Adams wrote three series of Doctor Who in the late 1970s, when he was in his twenties and The Hitchhiker’s Guide to the Galaxy was first airing as a BBC radio comedy. “Shada” was intended as a six-part drama to finish off the 17th season, with Tom Baker in the role of the Doctor.

The story features the Time Lord coming to Earth with assistant Romana (Lalla Ward) to visit Professor Chronotis, who has absconded from Gallifrey, the Doctor’s home planet, and now lives quietly at Cambridge college St Cedd’s. (The Doctor: “When I was on the river I heard the strange babble of inhuman voices, didn’t you, Romana?” Professor Chronotis: “Oh, probably undergraduates talking to each other, I expect.”)

Chronotis has brought with him the most powerful book in the universe, The Worshipful and Ancient Law of Gallifrey - which, in a typical touch of Adams bathos, turns out to have been borrowed from his study by a student. Evil scientist Skagra, an escapee from prison planet Shada, is on its trail.

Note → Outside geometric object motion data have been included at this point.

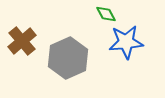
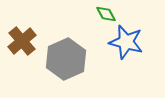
blue star: rotated 20 degrees clockwise
gray hexagon: moved 2 px left, 1 px down
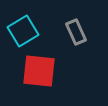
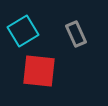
gray rectangle: moved 2 px down
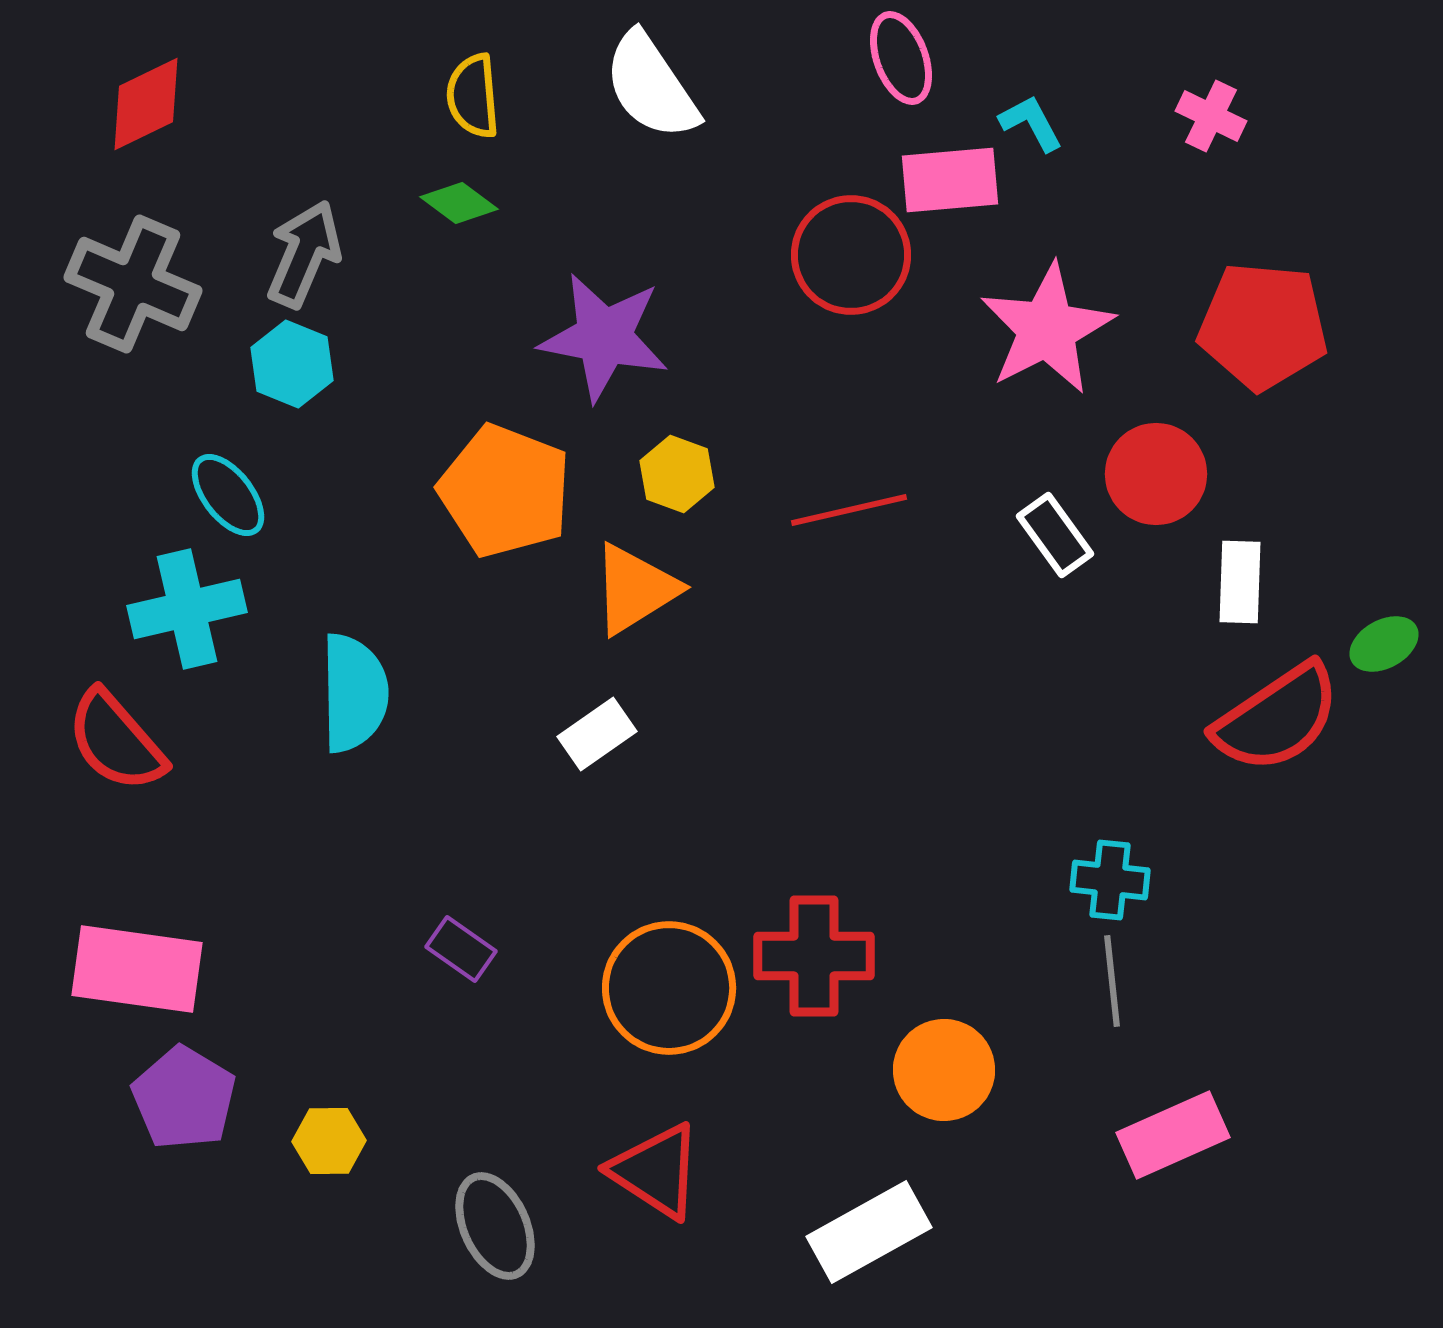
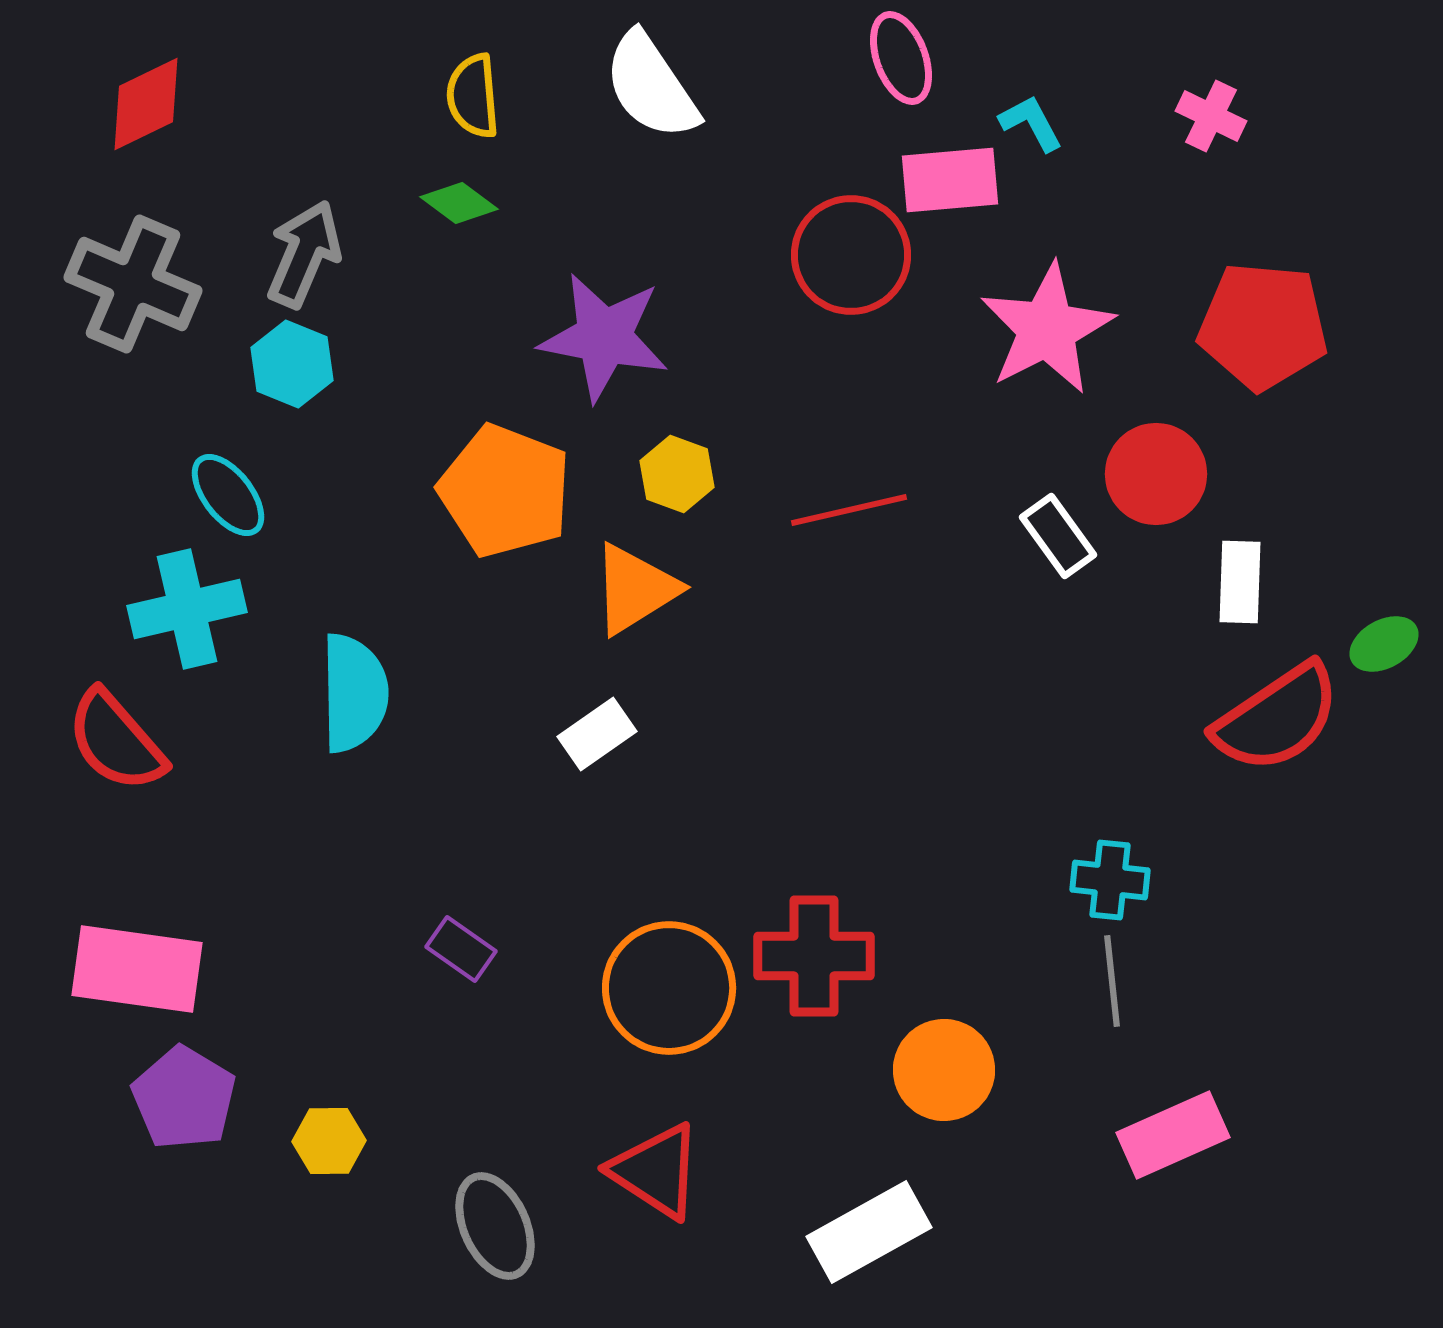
white rectangle at (1055, 535): moved 3 px right, 1 px down
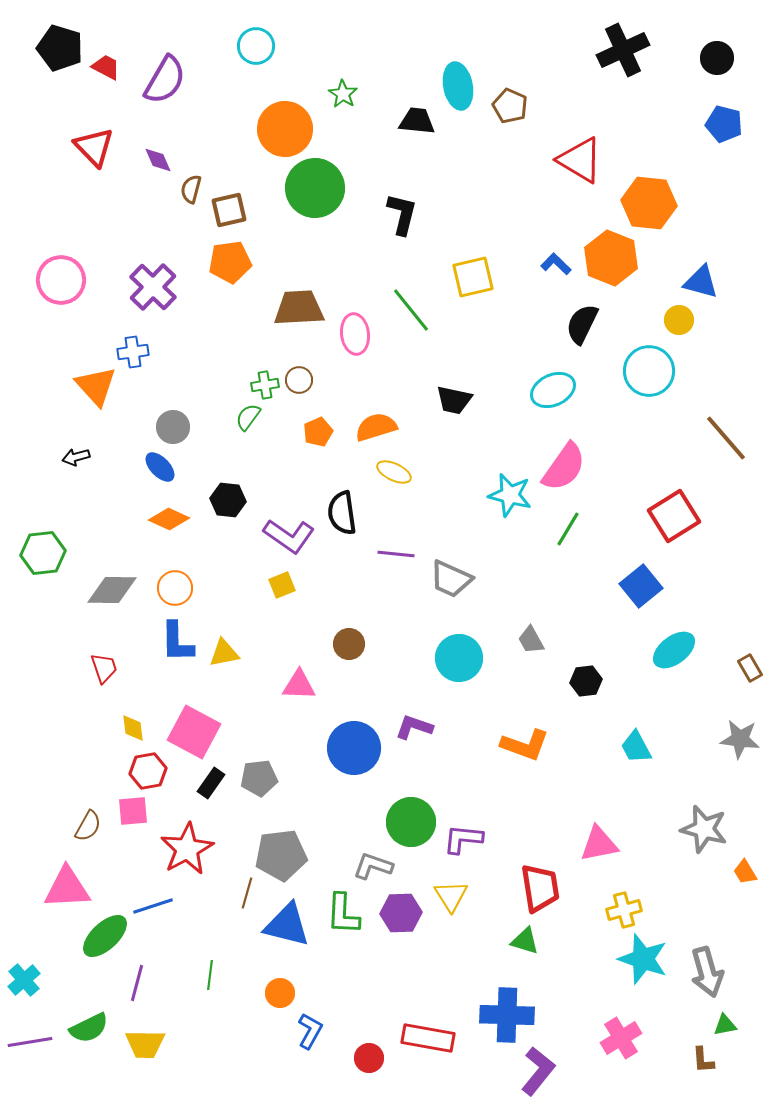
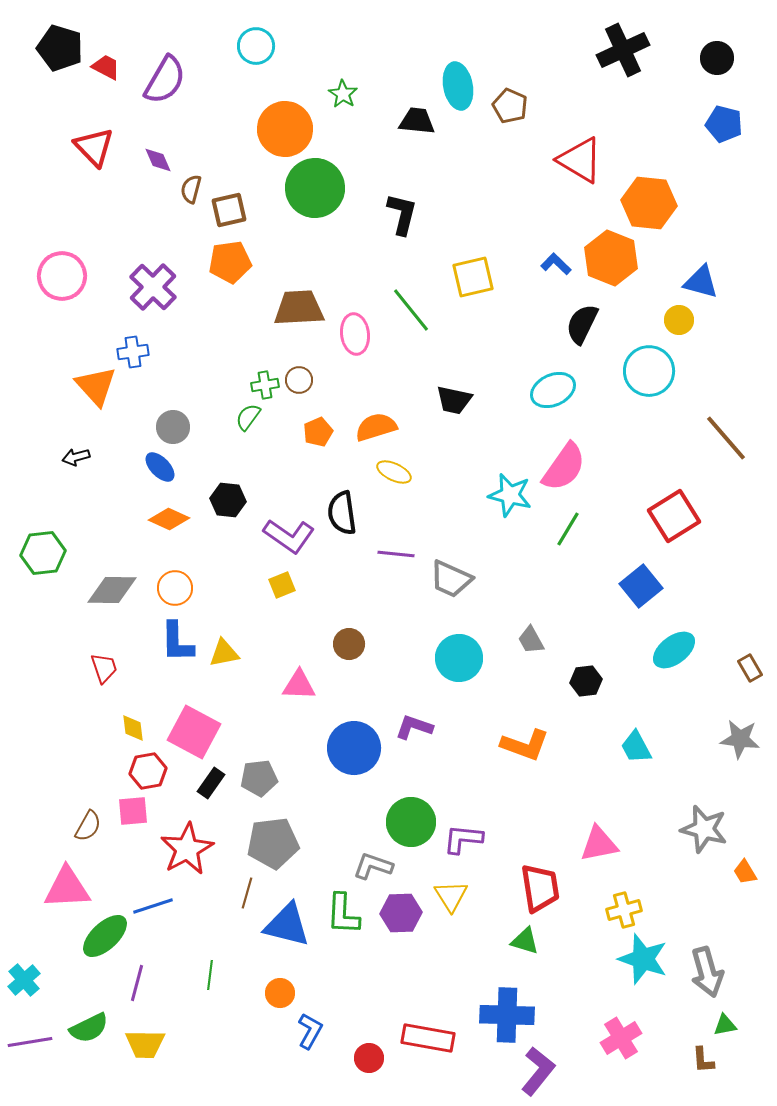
pink circle at (61, 280): moved 1 px right, 4 px up
gray pentagon at (281, 855): moved 8 px left, 12 px up
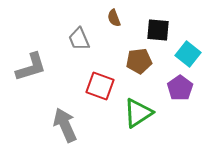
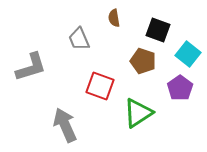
brown semicircle: rotated 12 degrees clockwise
black square: rotated 15 degrees clockwise
brown pentagon: moved 4 px right; rotated 25 degrees clockwise
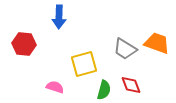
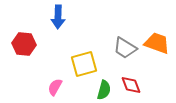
blue arrow: moved 1 px left
gray trapezoid: moved 1 px up
pink semicircle: rotated 78 degrees counterclockwise
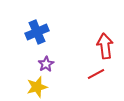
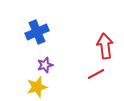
purple star: moved 1 px left, 1 px down; rotated 14 degrees clockwise
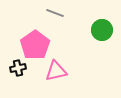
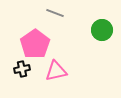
pink pentagon: moved 1 px up
black cross: moved 4 px right, 1 px down
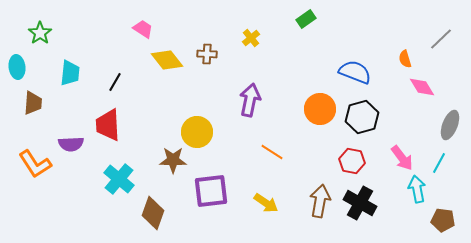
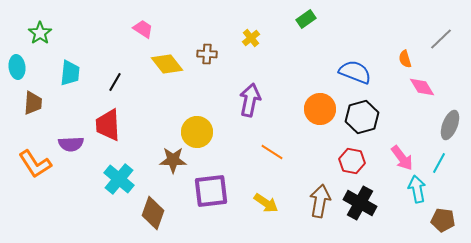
yellow diamond: moved 4 px down
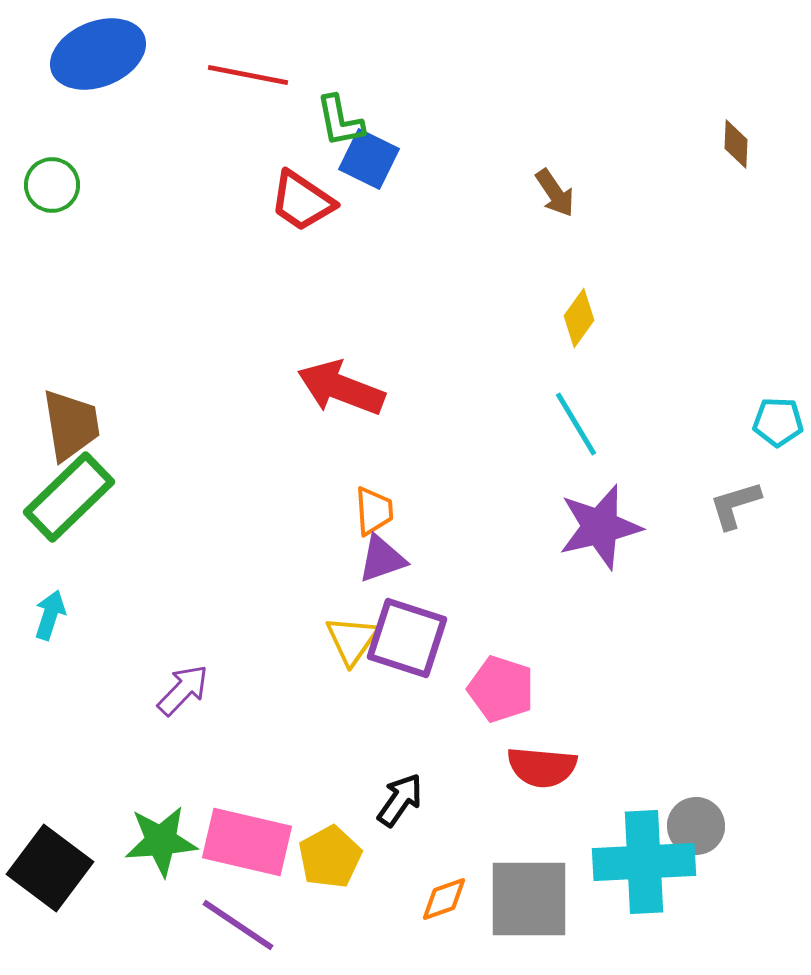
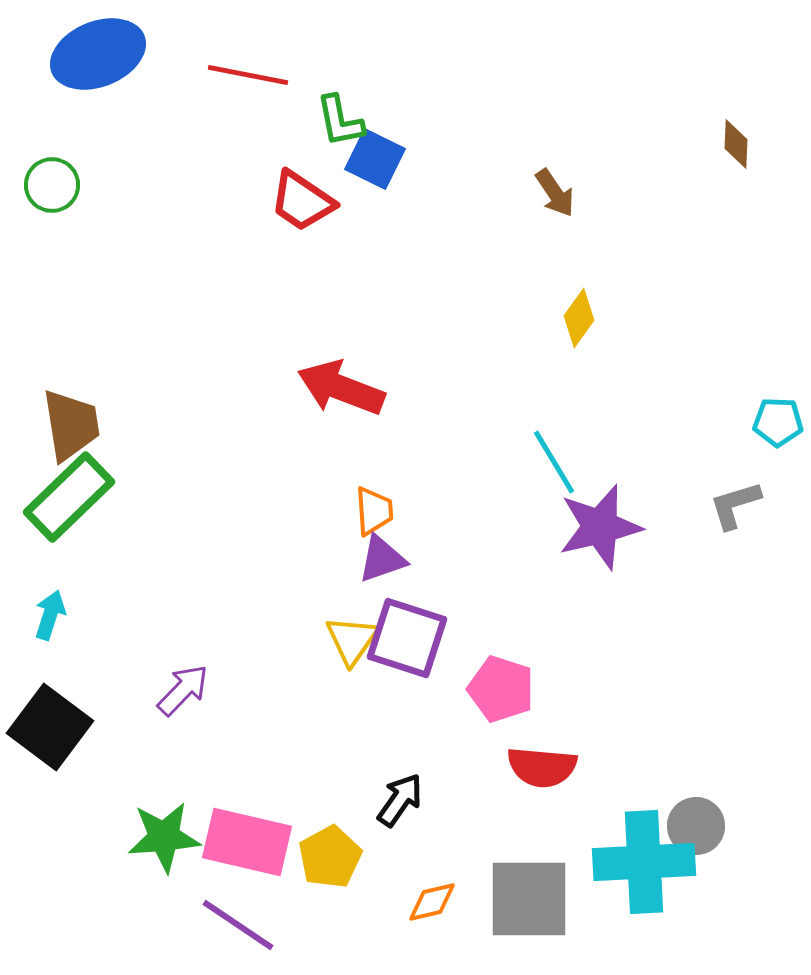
blue square: moved 6 px right
cyan line: moved 22 px left, 38 px down
green star: moved 3 px right, 4 px up
black square: moved 141 px up
orange diamond: moved 12 px left, 3 px down; rotated 6 degrees clockwise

Large parts of the story had already been filmed on location in Cambridge before industrial action at the BBC brought production to a halt. The drama was never finished, and in the summer of 1980 “Shada” was abandoned – although various later projects attempted to resurrect it.

Douglas Adams’s Doctor Who series are among the very few which have never been novelised, reportedly because the author wanted to do them himself but was always too busy. Gareth Roberts, a prolific Doctor Who scriptwriter, has now been given the job.

Publisher BBC Books declared the book “a holy grail” for Time Lord fans. Editorial director Albert De Petrillo said: “Douglas Adams’s serials for Doctor Who are considered by many to be some of the best the show has ever produced. Shada is a funny, scary, surprising and utterly terrific story, and we’re thrilled to be publishing the first fully realised version of this Doctor Who adventure as Douglas originally conceived it.”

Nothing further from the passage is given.